Page 1 of 1

Socket Timeouts

Posted: Mon Aug 09, 2010 11:55 am
by natedmac
Hello,

We currently have our nagios server in office and for a majority of the time checks are fine, however during some our busier times we tend to get socket timeouts, as seen below. Is there a way to go in globally and set this up to say 20/30 seconds to allow some breathing room as it is traversing our QMOE link to our datacenter.

Code: Select all

Notification Type: PROBLEM

Service: Memory Usage
Host: Voyager.xxx.net
Address: 172.27.3.100
State: CRITICAL
Info:
CRITICAL - Socket timeout after 10 seconds
Date/Time: 08/07/2010 16:01:58

Re: Socket Timeouts

Posted: Mon Aug 09, 2010 1:29 pm
by mmestnik
This depends on the check command, your posting is a bit ambiguous in that it can't guess what operating system Voyager.xxx.net is running.

This setting is most likely in the Core Config Manager.

Re: Socket Timeouts

Posted: Mon Aug 09, 2010 3:04 pm
by natedmac
All windows systems, using the NSClient+ getting several of these from Disk space, to memory to CPU usage. I will see if i can find something in the core config manager to adjust the socket timeout value.

Also can it be done globally so that all checks are using a longer timeout.

Re: Socket Timeouts

Posted: Tue Aug 10, 2010 10:16 am
by mmestnik
There are too many ways to do it. At least a handful would be global, the most sensible way that would be global is to add the parameter to the check command object definition. Look-up the service in question, an example, and read it's check command. Then look-up this command(navigating away from services) definition. You will be adding some text, like " -t 45" to the command syntax... For example after "$ARG1$". Keep in mind any command that runs for more then 60 seconds is killed off with no chance to intervene or return data, so don't make this much bigger then 45 if it's bigger then 20 at all. The application needs to to start load and open the socket(perhaps 3 seconds) then after the time out it'l need time to close out of things (2 seconds), plus this is wall time and not CPU time so on a busy system 5 seconds can seem like 15(when there are 2 other apps all taking 5 seconds).

I'm not familiar with NSClient++'s check command. I can say that the term socket time out doesn't sound like it applies, connection time out would sound more accurate... or time out waiting for reply from peer. "Connection reset by peer" is also a vary common error, though I digress.

Suffice to say I wouldn't expect you to find a setting labeled "socket timeout value", so be looking for the same thing by another name. I did find reference to this, it's a Java programming construct... So we are only drifting further away from the sea(s) I've sailed.

Re: Socket Timeouts

Posted: Wed Aug 11, 2010 10:29 am
by natedmac
If that is the case could this be related to the client itself. If so is there a better client that you can recommend for the windows hosts.

Re: Socket Timeouts

Posted: Wed Aug 11, 2010 11:55 am
by mmestnik
I'm just not a Windows user so I can't advise on how to make the best use of it.

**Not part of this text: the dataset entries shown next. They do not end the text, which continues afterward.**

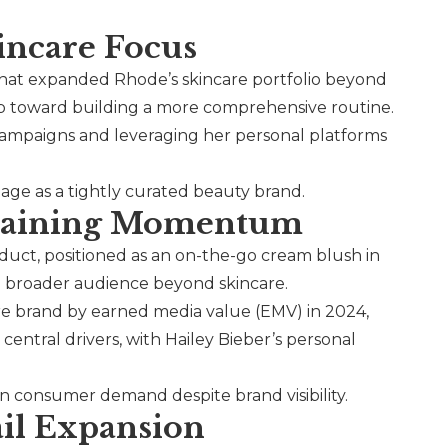
incare Focus
that expanded Rhode’s skincare portfolio beyond
tep toward building a more comprehensive routine.
 campaigns and leveraging her personal platforms
mage as a tightly curated beauty brand.
ustaining Momentum
oduct, positioned as an on-the-go cream blush in
 a broader audience beyond skincare.
e brand by earned media value (EMV) in 2024,
central drivers, with Hailey Bieber’s personal
 in consumer demand despite brand visibility.
ail Expansion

We don't have a client(agent is a better term) for Windows, even though many hundreds of Nagios installs monitor Windows boxes. For a check command(known as a plugin) you can use check_nrpe with NSClient++, though I can't say you'd have a better experience.

What I would do is learn more about the check command you are using and find it's parameters for time out value. Changing check commands now you only mean that you would have to learn more about the check command...